The Company of Biologists
Title: Seasonal Change in the Capacity for Supercooling By Neonatal Painted Turtles
Description:
ABSTRACT
Hatchlings of the North American painted turtle (Chrysemys picta) typically spend their first winter of life inside the shallow, subterranean nest where they completed incubation the preceding summer.
This facet of their natural history commonly causes neonates in northerly populations to be exposed in mid-winter to ice and cold, which many animals survive by remaining unfrozen and supercooled.
We measured the limit of supercooling in samples of turtles taken shortly after hatching and in other samples after 2 months of acclimation (or acclimatization) to a reduced temperature in the laboratory or field.

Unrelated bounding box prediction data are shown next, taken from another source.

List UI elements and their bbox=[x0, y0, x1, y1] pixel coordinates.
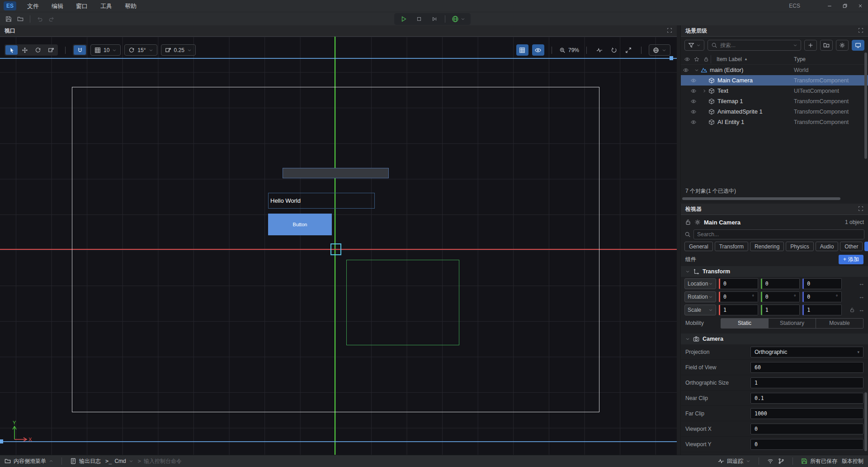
network-status-button[interactable] bbox=[767, 458, 774, 464]
star-icon[interactable] bbox=[694, 57, 699, 62]
lock-icon[interactable] bbox=[703, 57, 709, 62]
menu-tools[interactable]: 工具 bbox=[94, 0, 118, 12]
world-mode-dropdown[interactable] bbox=[449, 15, 468, 23]
near-clip-input[interactable]: 0.1 bbox=[750, 393, 863, 404]
visibility-toggle-icon[interactable] bbox=[691, 88, 696, 94]
menu-help[interactable]: 帮助 bbox=[118, 0, 143, 12]
gear-icon[interactable] bbox=[694, 219, 701, 225]
mobility-movable[interactable]: Movable bbox=[816, 319, 863, 328]
scale-z-field[interactable]: 1 bbox=[802, 305, 842, 315]
column-type[interactable]: Type bbox=[794, 56, 806, 62]
reset-view-button[interactable] bbox=[609, 45, 619, 56]
tab-transform[interactable]: Transform bbox=[715, 242, 748, 251]
visibility-toggle-icon[interactable] bbox=[691, 119, 696, 125]
hierarchy-search[interactable] bbox=[708, 40, 801, 51]
fullscreen-button[interactable] bbox=[623, 45, 634, 56]
save-status[interactable]: 所有已保存 bbox=[801, 457, 837, 465]
scale-mode-dropdown[interactable]: Scale bbox=[684, 305, 716, 315]
link-axes-icon[interactable]: ↔ bbox=[859, 280, 864, 287]
edit-tool-button[interactable] bbox=[45, 45, 57, 55]
add-entity-button[interactable] bbox=[804, 40, 817, 51]
projection-select[interactable]: Orthographic ▾ bbox=[750, 347, 863, 357]
cmd-dropdown[interactable]: >_ Cmd bbox=[105, 458, 133, 464]
vertical-scrollbar[interactable] bbox=[864, 392, 867, 451]
output-log-button[interactable]: 输出日志 bbox=[70, 457, 101, 465]
lock-scale-icon[interactable] bbox=[849, 307, 855, 313]
column-item-label[interactable]: Item Label bbox=[717, 56, 742, 62]
location-mode-dropdown[interactable]: Location bbox=[684, 278, 716, 289]
lock-open-icon[interactable] bbox=[685, 219, 691, 225]
scale-y-field[interactable]: 1 bbox=[761, 305, 800, 315]
tab-audio[interactable]: Audio bbox=[816, 242, 839, 251]
tab-general[interactable]: General bbox=[684, 242, 713, 251]
location-z-field[interactable]: 0 bbox=[802, 278, 842, 289]
scale-snap-dropdown[interactable]: 0.25 bbox=[161, 44, 196, 56]
inspector-search-input[interactable] bbox=[697, 231, 861, 238]
rotation-mode-dropdown[interactable]: Rotation bbox=[684, 291, 716, 302]
hierarchy-settings-button[interactable] bbox=[836, 40, 849, 51]
mobility-stationary[interactable]: Stationary bbox=[769, 319, 816, 328]
maximize-button[interactable] bbox=[837, 0, 853, 12]
expand-viewport-button[interactable] bbox=[667, 28, 672, 34]
open-button[interactable] bbox=[14, 14, 26, 24]
scene-canvas[interactable]: Hello World Button Y X bbox=[0, 37, 677, 455]
expand-inspector-button[interactable] bbox=[858, 206, 863, 213]
viewport-x-input[interactable]: 0 bbox=[750, 424, 863, 434]
close-button[interactable] bbox=[853, 0, 868, 12]
stats-button[interactable] bbox=[594, 45, 605, 56]
select-tool-button[interactable] bbox=[5, 45, 18, 55]
add-component-button[interactable]: + 添加 bbox=[839, 255, 863, 264]
location-y-field[interactable]: 0 bbox=[761, 278, 800, 289]
mobility-static[interactable]: Static bbox=[721, 319, 769, 328]
menu-file[interactable]: 文件 bbox=[21, 0, 45, 12]
zoom-level[interactable]: 79% bbox=[559, 47, 579, 53]
bound-handle-top[interactable] bbox=[670, 56, 673, 60]
location-x-field[interactable]: 0 bbox=[719, 278, 758, 289]
visibility-toggle-icon[interactable] bbox=[683, 67, 689, 73]
trace-dropdown[interactable]: 回追踪 bbox=[718, 457, 750, 465]
tab-rendering[interactable]: Rendering bbox=[750, 242, 784, 251]
chevron-right-icon[interactable] bbox=[702, 89, 707, 93]
snap-toggle-button[interactable] bbox=[74, 45, 86, 55]
rotation-y-field[interactable]: 0° bbox=[761, 291, 800, 302]
eye-icon[interactable] bbox=[684, 57, 690, 62]
grid-toggle-button[interactable] bbox=[516, 44, 528, 56]
view-globe-dropdown[interactable] bbox=[649, 44, 670, 56]
tree-row-main[interactable]: main (Editor) World bbox=[681, 65, 868, 75]
camera-gizmo-rect[interactable] bbox=[330, 243, 341, 255]
text-entity[interactable]: Hello World bbox=[268, 193, 375, 209]
tab-all[interactable]: All bbox=[864, 242, 868, 251]
orthographic-size-input[interactable]: 1 bbox=[750, 377, 863, 388]
tab-other[interactable]: Other bbox=[840, 242, 863, 251]
tab-physics[interactable]: Physics bbox=[786, 242, 813, 251]
chevron-down-icon[interactable] bbox=[694, 68, 699, 72]
scale-x-field[interactable]: 1 bbox=[719, 305, 758, 315]
step-button[interactable] bbox=[428, 14, 441, 24]
far-clip-input[interactable]: 1000 bbox=[750, 408, 863, 419]
visibility-toggle-icon[interactable] bbox=[691, 99, 696, 104]
save-button[interactable] bbox=[3, 14, 14, 24]
rotation-snap-dropdown[interactable]: 15° bbox=[124, 44, 157, 56]
console-input-area[interactable]: > 输入控制台命令 bbox=[138, 457, 182, 465]
button-entity[interactable]: Button bbox=[268, 214, 332, 235]
tree-row-main-camera[interactable]: Main Camera TransformComponent bbox=[681, 75, 868, 86]
link-axes-icon[interactable]: ↔ bbox=[859, 293, 864, 300]
tree-row-text[interactable]: Text UITextComponent bbox=[681, 86, 868, 96]
undo-button[interactable] bbox=[34, 14, 46, 24]
tree-row-animatedsprite-1[interactable]: AnimatedSprite 1 TransformComponent bbox=[681, 106, 868, 117]
visibility-toggle-icon[interactable] bbox=[691, 78, 696, 83]
vertical-scrollbar[interactable] bbox=[864, 52, 867, 159]
hierarchy-search-input[interactable] bbox=[720, 42, 790, 48]
rotation-z-field[interactable]: 0° bbox=[802, 291, 842, 302]
camera-section-header[interactable]: Camera bbox=[681, 334, 868, 344]
link-axes-icon[interactable]: ↔ bbox=[859, 306, 864, 313]
version-control-button[interactable]: 版本控制 bbox=[842, 457, 863, 465]
minimize-button[interactable] bbox=[822, 0, 837, 12]
rotate-tool-button[interactable] bbox=[32, 45, 44, 55]
menu-edit[interactable]: 编辑 bbox=[45, 0, 70, 12]
add-folder-button[interactable] bbox=[820, 40, 833, 51]
tilemap-bounds-rect[interactable] bbox=[346, 260, 459, 345]
visibility-toggle-button[interactable] bbox=[532, 44, 544, 56]
sprite-placeholder[interactable] bbox=[283, 168, 389, 178]
filter-dropdown[interactable] bbox=[684, 40, 704, 51]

Animals initially had only a limited capacity for supercooling, but they acquired an ability to undergo deeper supercooling during the course of acclimation.
The gut of most turtles was packed with particles of soil and eggshell shortly after hatching, but not after acclimation.
Thus, the relatively high limit of supercooling for turtles in the days immediately after hatching may have resulted from the ingestion of soil (and associated nucleating agents) by the animals as they were freeing themselves from their eggshell, whereas the relatively low limit of supercooling attained by acclimated turtles may have resulted from their purging their gut of its contents.
Parallels may, therefore, exist between the natural-history strategy expressed by hatchling painted turtles and that expressed by numerous terrestrial arthropods that withstand the cold of winter by sustaining a state of supercooling.